=== Activity ===
Write out word for word the lines from the one holding "giống với bất kỳ ai, nhưng bạn phải đảm bảo" through the end of the data, and only those lines. Pictures stay out.

*** Exercise material ***

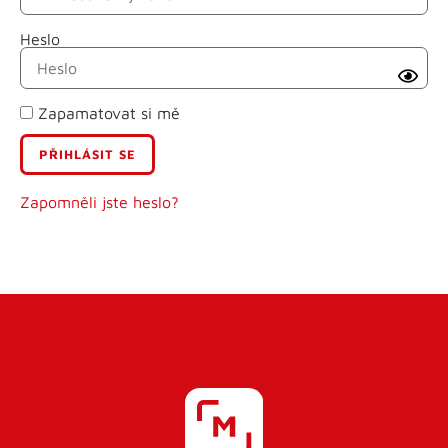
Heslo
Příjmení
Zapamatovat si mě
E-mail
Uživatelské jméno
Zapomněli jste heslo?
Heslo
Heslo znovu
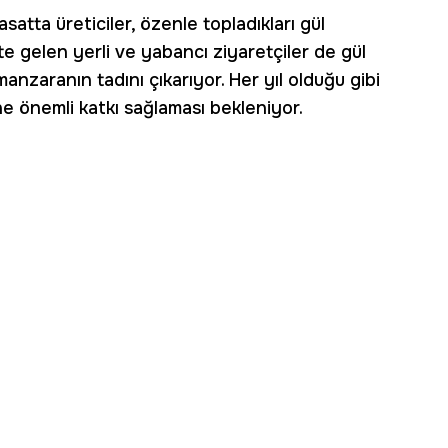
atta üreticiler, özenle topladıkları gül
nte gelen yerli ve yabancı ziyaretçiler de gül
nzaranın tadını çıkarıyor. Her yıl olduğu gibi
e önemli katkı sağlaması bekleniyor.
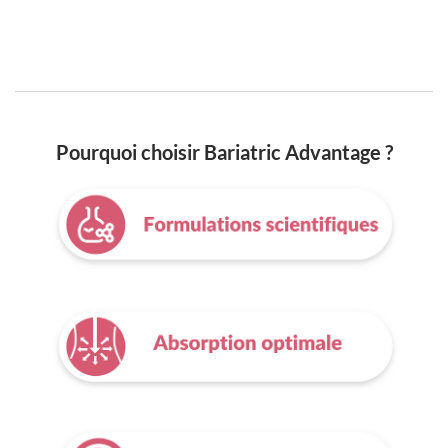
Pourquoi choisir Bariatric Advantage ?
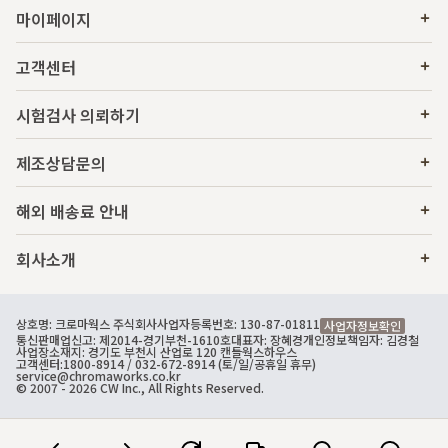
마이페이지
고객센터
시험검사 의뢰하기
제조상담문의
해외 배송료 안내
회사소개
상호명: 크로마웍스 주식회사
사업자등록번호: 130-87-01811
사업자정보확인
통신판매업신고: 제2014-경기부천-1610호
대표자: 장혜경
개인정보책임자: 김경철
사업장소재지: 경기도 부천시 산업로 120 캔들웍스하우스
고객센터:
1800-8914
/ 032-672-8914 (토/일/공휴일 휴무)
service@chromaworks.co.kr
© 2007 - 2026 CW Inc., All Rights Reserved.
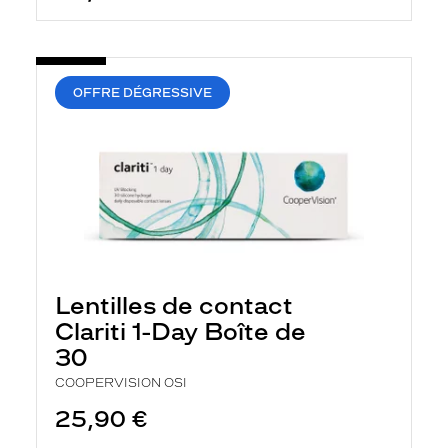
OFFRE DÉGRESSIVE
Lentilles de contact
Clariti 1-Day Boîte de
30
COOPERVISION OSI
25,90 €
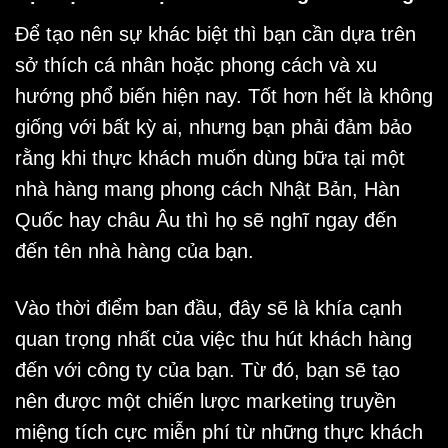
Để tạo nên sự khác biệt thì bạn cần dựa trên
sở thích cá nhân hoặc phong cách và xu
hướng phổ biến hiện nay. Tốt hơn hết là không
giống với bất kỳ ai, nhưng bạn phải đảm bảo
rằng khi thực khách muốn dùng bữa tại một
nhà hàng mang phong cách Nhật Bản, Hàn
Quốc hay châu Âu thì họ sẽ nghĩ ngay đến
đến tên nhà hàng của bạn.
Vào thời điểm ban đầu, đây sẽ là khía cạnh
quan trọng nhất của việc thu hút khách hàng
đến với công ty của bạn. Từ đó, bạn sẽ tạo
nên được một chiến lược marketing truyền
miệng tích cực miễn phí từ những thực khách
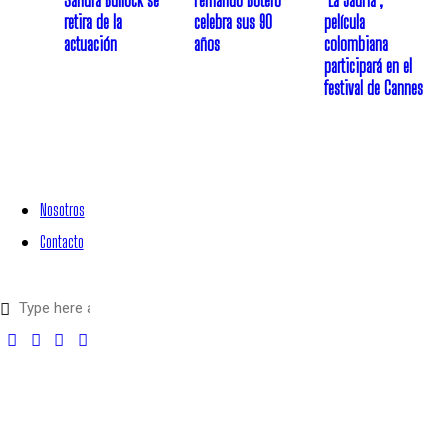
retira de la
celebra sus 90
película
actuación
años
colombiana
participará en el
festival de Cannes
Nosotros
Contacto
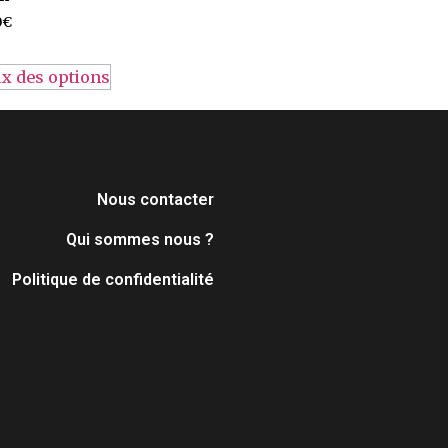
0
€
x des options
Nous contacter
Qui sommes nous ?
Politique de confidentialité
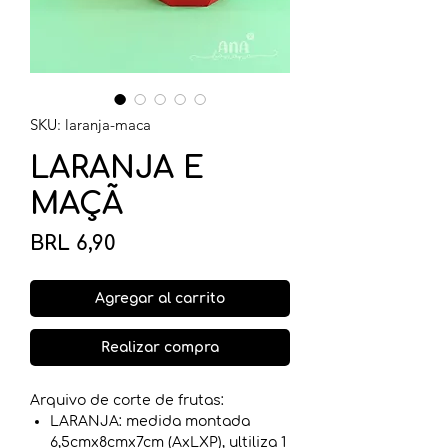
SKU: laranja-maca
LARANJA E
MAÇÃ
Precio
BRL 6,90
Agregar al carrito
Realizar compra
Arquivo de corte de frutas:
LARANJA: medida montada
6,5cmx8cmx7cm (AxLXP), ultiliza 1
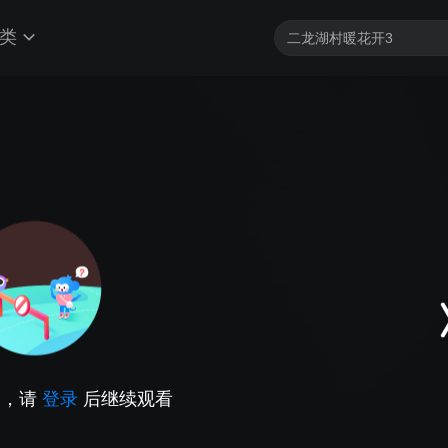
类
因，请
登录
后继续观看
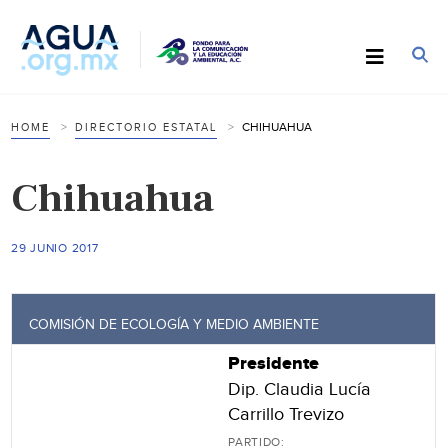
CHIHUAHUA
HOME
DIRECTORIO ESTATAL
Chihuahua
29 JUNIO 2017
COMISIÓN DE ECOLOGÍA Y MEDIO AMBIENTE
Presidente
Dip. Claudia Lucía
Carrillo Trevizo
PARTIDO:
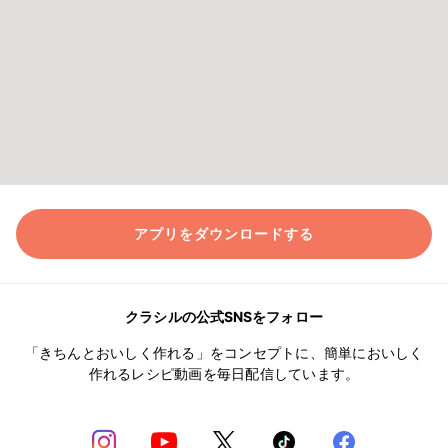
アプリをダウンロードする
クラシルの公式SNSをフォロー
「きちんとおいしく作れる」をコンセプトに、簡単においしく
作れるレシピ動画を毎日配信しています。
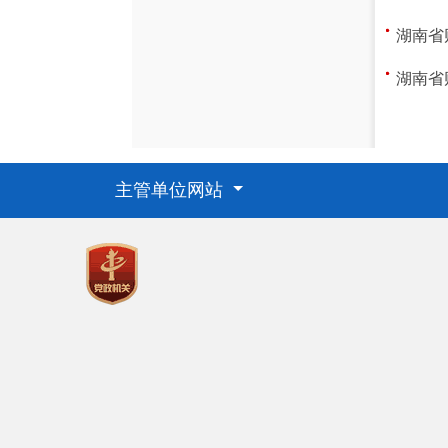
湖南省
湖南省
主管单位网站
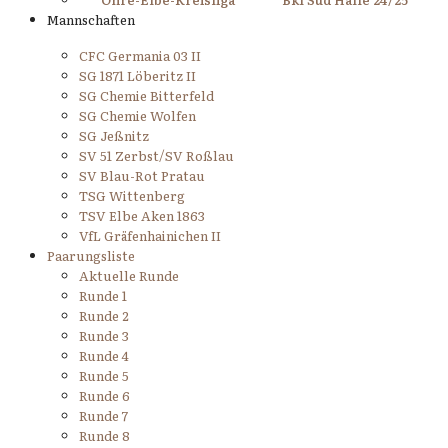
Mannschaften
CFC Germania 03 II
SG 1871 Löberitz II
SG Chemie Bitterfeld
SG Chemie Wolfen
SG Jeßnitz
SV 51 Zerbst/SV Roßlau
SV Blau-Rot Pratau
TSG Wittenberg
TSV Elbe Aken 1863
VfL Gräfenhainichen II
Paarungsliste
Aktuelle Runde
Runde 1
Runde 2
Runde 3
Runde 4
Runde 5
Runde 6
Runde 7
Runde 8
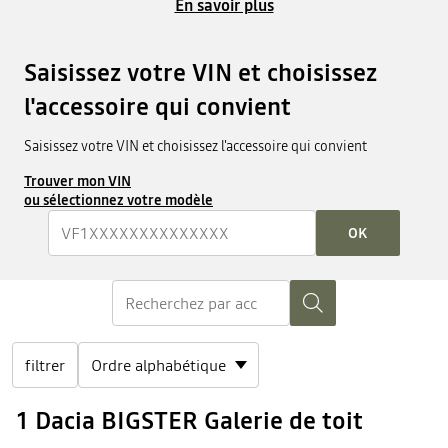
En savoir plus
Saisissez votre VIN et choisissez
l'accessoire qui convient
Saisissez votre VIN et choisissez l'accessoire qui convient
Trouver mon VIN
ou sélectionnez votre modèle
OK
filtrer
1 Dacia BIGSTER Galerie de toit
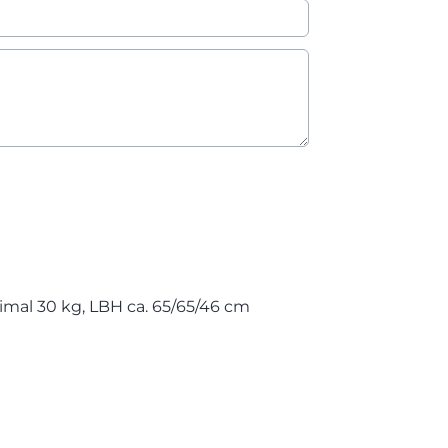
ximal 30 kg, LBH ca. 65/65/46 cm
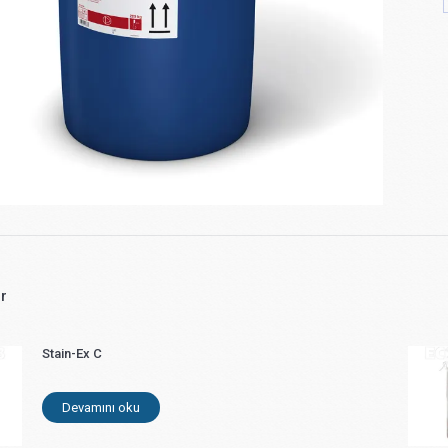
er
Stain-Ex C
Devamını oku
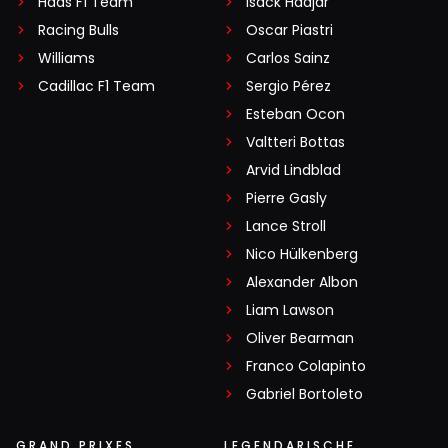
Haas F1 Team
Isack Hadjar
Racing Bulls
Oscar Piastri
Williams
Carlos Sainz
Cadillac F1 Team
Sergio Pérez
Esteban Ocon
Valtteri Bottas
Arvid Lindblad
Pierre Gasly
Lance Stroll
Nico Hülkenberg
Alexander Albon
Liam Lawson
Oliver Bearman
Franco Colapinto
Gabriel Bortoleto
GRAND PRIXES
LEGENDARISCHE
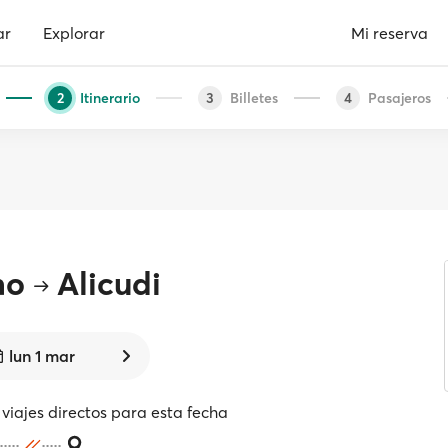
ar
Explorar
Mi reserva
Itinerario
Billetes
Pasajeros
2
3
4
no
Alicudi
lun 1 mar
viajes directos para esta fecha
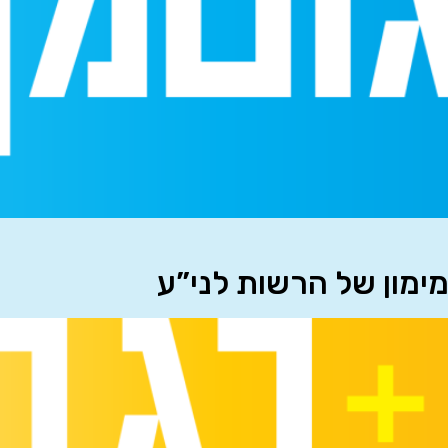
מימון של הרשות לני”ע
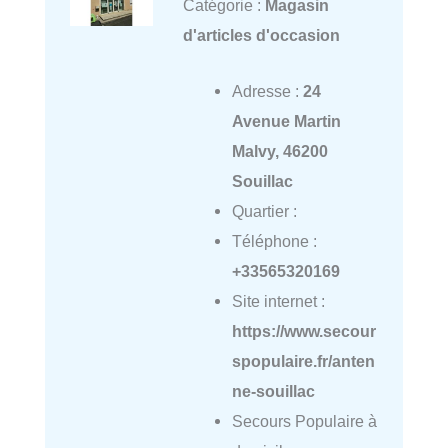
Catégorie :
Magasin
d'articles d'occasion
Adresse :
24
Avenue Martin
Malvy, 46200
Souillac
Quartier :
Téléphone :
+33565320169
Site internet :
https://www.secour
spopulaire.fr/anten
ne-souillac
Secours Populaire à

*** End of Exercise material ***

=== Expected answer ===
giống với bất kỳ ai, nhưng bạn phải đảm bảo
rằng khi thực khách muốn dùng bữa tại một
nhà hàng mang phong cách Nhật Bản, Hàn
Quốc hay châu Âu thì họ sẽ nghĩ ngay đến
đến tên nhà hàng của bạn.
Vào thời điểm ban đầu, đây sẽ là khía cạnh
quan trọng nhất của việc thu hút khách hàng
đến với công ty của bạn. Từ đó, bạn sẽ tạo
nên được một chiến lược marketing truyền
miệng tích cực miễn phí từ những thực khách
retira de la
celebra sus 90
película
actuación
años
colombiana
participará en el
festival de Cannes
Nosotros
Contacto
0
€
x des options
Nous contacter
Qui sommes nous ?
Politique de confidentialité
SKU: laranja-maca
LARANJA E
MAÇÃ
Precio
BRL 6,90
Agregar al carrito
Realizar compra
Arquivo de corte de frutas:
LARANJA: medida montada
6,5cmx8cmx7cm (AxLXP), ultiliza 1
类
因，请
登录
后继续观看
CHIHUAHUA
HOME
DIRECTORIO ESTATAL
Chihuahua
29 JUNIO 2017
COMISIÓN DE ECOLOGÍA Y MEDIO AMBIENTE
Presidente
Dip. Claudia Lucía
Carrillo Trevizo
PARTIDO:
アプリをダウンロードする
クラシルの公式SNSをフォロー
「きちんとおいしく作れる」をコンセプトに、簡単においしく
作れるレシピ動画を毎日配信しています。
湖南省
湖南省
主管单位网站
Mannschaften
CFC Germania 03 II
SG 1871 Löberitz II
SG Chemie Bitterfeld
SG Chemie Wolfen
SG Jeßnitz
SV 51 Zerbst/SV Roßlau
SV Blau-Rot Pratau
TSG Wittenberg
TSV Elbe Aken 1863
VfL Gräfenhainichen II
Paarungsliste
Aktuelle Runde
Runde 1
Runde 2
Runde 3
Runde 4
Runde 5
Runde 6
Runde 7
Runde 8
En savoir plus
Saisissez votre VIN et choisissez
l'accessoire qui convient
Saisissez votre VIN et choisissez l'accessoire qui convient
Trouver mon VIN
ou sélectionnez votre modèle
OK
filtrer
1 Dacia BIGSTER Galerie de toit
ximal 30 kg, LBH ca. 65/65/46 cm
er
Stain-Ex C
Devamını oku
Haas F1 Team
Isack Hadjar
Racing Bulls
Oscar Piastri
Williams
Carlos Sainz
Cadillac F1 Team
Sergio Pérez
Esteban Ocon
Valtteri Bottas
Arvid Lindblad
Pierre Gasly
Lance Stroll
Nico Hülkenberg
Alexander Albon
Liam Lawson
Oliver Bearman
Franco Colapinto
Gabriel Bortoleto
GRAND PRIXES
LEGENDARISCHE
ar
Explorar
Mi reserva
Itinerario
Billetes
Pasajeros
2
3
4
no
Alicudi
lun 1 mar
viajes directos para esta fecha
מימון של הרשות לני”ע
Catégorie :
Magasin
d'articles d'occasion
Adresse :
24
Avenue Martin
Malvy, 46200
Souillac
Quartier :
Téléphone :
+33565320169
Site internet :
https://www.secour
spopulaire.fr/anten
ne-souillac
Secours Populaire à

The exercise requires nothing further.